Never underestimate the power of bad investing habits.
Embracing “knowing nothing else” is a wickedly ineffective retirement strategy.
An 18-year-old French Philosopher, Etienne de la Boetie, confirmed this centuries ago in his essay, On Voluntary Servitude.
Etienne’s main point, tyrants enslave the masses through their own consent.
How do we solve this?
Stop cooperating!
Propping up a tyrant with sycophants is a losing proposition.
Strangely, the more a dictator mistreats his subjects, the more affection they give him.
Boetie wisely surmises: Something in human beings drives them to a deep forgetfulness of freedom. Everyone, from top to bottom of the system, is mesmerized by their voluntary servitude and by the power of habit since they often have known nothing else. Yet all they need to do is to wake up and withdraw their cooperation.
Quiet refusal is the key to liberty.
On Voluntary Servitude became the bible for many future revolutionaries. In the modern age, Gandhi and the Martin Lither King Jr. deployed these strategies with astonishing results.
Though published in 1577, Boetie’s words ring true today.
Fastening these “radical” ideas toward retirement savings isn’t far-fetched.
Why do many retirement savers allow themselves to be looted and oppressed by their financial advisor overlords?
Why are so many obedient to ideas designed to confuse and scare, rather than help?
Where does this submissive attitude originate?
Exploring the hypnotic gravitational pull of the power of habit provides some clues.

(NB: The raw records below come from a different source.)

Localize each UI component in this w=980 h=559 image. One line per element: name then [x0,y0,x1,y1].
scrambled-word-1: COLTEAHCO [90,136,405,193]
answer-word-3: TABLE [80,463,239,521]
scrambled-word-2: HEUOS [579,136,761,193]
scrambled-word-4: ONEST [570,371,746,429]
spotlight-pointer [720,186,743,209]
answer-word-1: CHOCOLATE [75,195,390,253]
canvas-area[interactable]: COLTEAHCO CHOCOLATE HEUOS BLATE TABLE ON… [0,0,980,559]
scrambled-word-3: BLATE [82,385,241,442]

Many investors have terrible retirement savings habits.
Conflict-ridden sources of information are the root cause of financial misbehavior. These include well-intentioned but misinformed relatives, a financial media designed to scare, not educate, and conflicted financial salespeople.
Many get in the habit of making decisions based on emotion rather than reason. Sell low, buy high, rinse, and repeat.

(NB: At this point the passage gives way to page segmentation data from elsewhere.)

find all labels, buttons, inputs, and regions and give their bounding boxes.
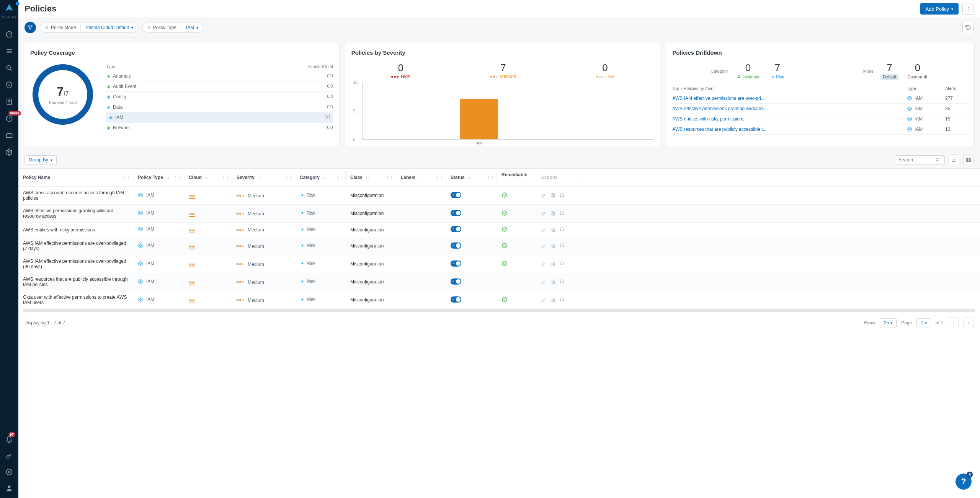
nav-search[interactable] <box>5 64 13 72</box>
table-row[interactable]: AWS IAM effective permissions are over-p… <box>18 255 980 273</box>
coverage-type-row[interactable]: ◈Audit Event0/0 <box>106 81 333 92</box>
drilldown-default[interactable]: 7 Default <box>880 62 898 80</box>
svg-rect-43 <box>551 244 554 247</box>
edit-icon[interactable] <box>541 243 546 249</box>
iam-icon <box>138 210 143 216</box>
status-toggle[interactable]: ✓ <box>451 242 461 249</box>
status-toggle[interactable]: ✓ <box>451 210 461 216</box>
col-policy-type[interactable]: Policy Type ↑↓⋮⋮ <box>133 171 184 184</box>
table-row[interactable]: AWS resources that are publicly accessib… <box>18 273 980 291</box>
drilldown-incidents[interactable]: 0 Incidents <box>735 62 761 80</box>
bell-icon[interactable] <box>559 261 565 267</box>
remove-filter-icon[interactable]: ✕ <box>147 25 151 30</box>
bell-icon[interactable] <box>559 193 565 198</box>
copy-icon[interactable] <box>550 297 555 303</box>
table-row[interactable]: AWS cross-account resource access throug… <box>18 187 980 205</box>
nav-dashboard[interactable] <box>5 31 13 38</box>
download-button[interactable] <box>949 155 959 165</box>
status-toggle[interactable]: ✓ <box>451 226 461 232</box>
status-toggle[interactable]: ✓ <box>451 192 461 198</box>
svg-rect-23 <box>970 158 970 161</box>
col-labels[interactable]: Labels ↑↓⋮⋮ <box>396 171 446 184</box>
bell-icon[interactable] <box>559 297 565 303</box>
col-class[interactable]: Class ↑↓⋮⋮ <box>346 171 396 184</box>
bell-icon[interactable] <box>559 227 565 233</box>
drilldown-row[interactable]: AWS IAM effective permissions are over-p… <box>672 93 968 104</box>
group-by-button[interactable]: Group By ▾ <box>24 155 57 164</box>
table-row[interactable]: Okta user with effective permissions to … <box>18 291 980 309</box>
filter-policy-mode[interactable]: ✕Policy Mode Prisma Cloud Default ▾ <box>40 23 138 33</box>
copy-icon[interactable] <box>550 243 555 249</box>
drilldown-risk[interactable]: 7 Risk <box>768 62 786 80</box>
col-category[interactable]: Category ↑↓⋮⋮ <box>295 171 346 184</box>
remove-filter-icon[interactable]: ✕ <box>45 25 49 30</box>
filter-policy-type[interactable]: ✕Policy Type IAM ▾ <box>142 23 204 33</box>
coverage-type-row[interactable]: ◈Config0/0 <box>106 92 333 102</box>
page-select[interactable]: 1 ▾ <box>916 318 931 327</box>
prev-page-button[interactable]: ‹ <box>948 317 959 328</box>
filter-icon[interactable] <box>24 22 36 33</box>
col-policy-name[interactable]: Policy Name ↑⋮⋮ <box>18 171 133 184</box>
chart-bar[interactable] <box>460 99 498 139</box>
coverage-type-row[interactable]: ◈IAM7/7 <box>106 112 333 123</box>
drilldown-row[interactable]: AWS effective permissions granting wildc… <box>672 104 968 114</box>
horizontal-scrollbar[interactable] <box>23 309 975 312</box>
nav-inventory[interactable] <box>5 47 13 55</box>
status-toggle[interactable]: ✓ <box>451 260 461 267</box>
nav-access-key[interactable] <box>5 452 13 460</box>
copy-icon[interactable] <box>550 279 555 285</box>
table-row[interactable]: AWS entities with risky permissions IAM … <box>18 223 980 237</box>
bell-icon[interactable] <box>559 211 565 216</box>
nav-alerts[interactable]: 9999+ <box>5 115 13 122</box>
copy-icon[interactable] <box>550 211 555 216</box>
edit-icon[interactable] <box>541 211 546 216</box>
edit-icon[interactable] <box>541 193 546 198</box>
nav-notifications[interactable]: 97 <box>5 436 13 444</box>
nav-policies[interactable] <box>5 98 13 106</box>
svg-point-15 <box>909 108 911 110</box>
drilldown-row[interactable]: AWS entities with risky permissionsIAM15 <box>672 114 968 124</box>
nav-compliance[interactable] <box>5 81 13 89</box>
add-policy-button[interactable]: Add Policy ▾ <box>920 3 959 15</box>
drilldown-row[interactable]: AWS resources that are publicly accessib… <box>672 124 968 135</box>
bell-icon[interactable] <box>559 279 565 285</box>
col-status[interactable]: Status ↑↓⋮⋮ <box>446 171 497 184</box>
more-actions-button[interactable]: ⋮ <box>962 3 974 15</box>
svg-point-16 <box>908 117 912 121</box>
rows-per-page-select[interactable]: 25 ▾ <box>880 318 897 327</box>
edit-icon[interactable] <box>541 279 546 285</box>
copy-icon[interactable] <box>550 227 555 233</box>
help-button[interactable]: ?8 <box>956 474 972 490</box>
severity-medium[interactable]: 7 Medium <box>490 62 516 79</box>
coverage-type-row[interactable]: ◈Data0/0 <box>106 102 333 112</box>
logo[interactable]: CLOUD <box>2 3 16 19</box>
copy-icon[interactable] <box>550 193 555 198</box>
reset-filters-button[interactable] <box>962 22 974 33</box>
status-toggle[interactable]: ✓ <box>451 296 461 303</box>
nav-settings[interactable] <box>5 148 13 156</box>
next-page-button[interactable]: › <box>963 317 974 328</box>
coverage-type-row[interactable]: ◈Network0/0 <box>106 123 333 133</box>
flame-icon <box>300 243 304 248</box>
coverage-type-row[interactable]: ◈Anomaly0/0 <box>106 71 333 81</box>
drilldown-custom[interactable]: 0 Custom <box>905 62 930 80</box>
svg-point-25 <box>140 194 142 196</box>
table-row[interactable]: AWS IAM effective permissions are over-p… <box>18 237 980 255</box>
edit-icon[interactable] <box>541 227 546 233</box>
nav-user[interactable] <box>5 484 13 492</box>
col-severity[interactable]: Severity ↑↓⋮⋮ <box>232 171 295 184</box>
edit-icon[interactable] <box>541 297 546 303</box>
severity-high[interactable]: 0 High <box>391 62 410 79</box>
status-toggle[interactable]: ✓ <box>451 278 461 285</box>
columns-button[interactable] <box>963 155 974 165</box>
nav-cloud-accounts[interactable] <box>5 132 13 139</box>
col-cloud[interactable]: Cloud ↑↓⋮⋮ <box>184 171 232 184</box>
col-remediable[interactable]: Remediable ↑↓ <box>497 169 536 186</box>
severity-low[interactable]: 0 Low <box>596 62 614 79</box>
search-input[interactable] <box>895 155 945 164</box>
edit-icon[interactable] <box>541 261 546 267</box>
table-row[interactable]: AWS effective permissions granting wildc… <box>18 205 980 223</box>
bell-icon[interactable] <box>559 243 565 249</box>
nav-support[interactable] <box>5 468 13 476</box>
copy-icon[interactable] <box>550 261 555 267</box>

Selling stocks in March after a 35% plunge felt like a significant weight lifted off your shoulders. A few months later, not so much.
Regarding investing, doing something that feels good is probably wrong.
Timing the market ranks near the top of investing faux-pas’.
The retirement mistake du-jour is positioning retirement portfolios for the upcoming election – the equivalent to handing over your financial future to hyper-political partisans.
Others choose the passive route of benign investing neglect. They do nothing. Ignoring their 401(k)/403(b) and missing out on free money in the form of matching employer contributions.
Unlike the impoverished serfs and peasants of the Middle Ages, we have freedom of choice. Back in Medieval times, Robin Hood was a real person, not an investing app.
It’s time to become a retirement radical.
Retreat from cooperating with unstable emotions and those looking to finance their retirement, not yours.
Resist the siren songs of the financial media and conflicted salespeople posing as financial advisors.
Reject your ego and volatile emotions.
No pitchfork is required when storming this financial Bastille.
Passive resistance has brought empires to their knees.
There’s no reason it can’t provide you with a secure retirement.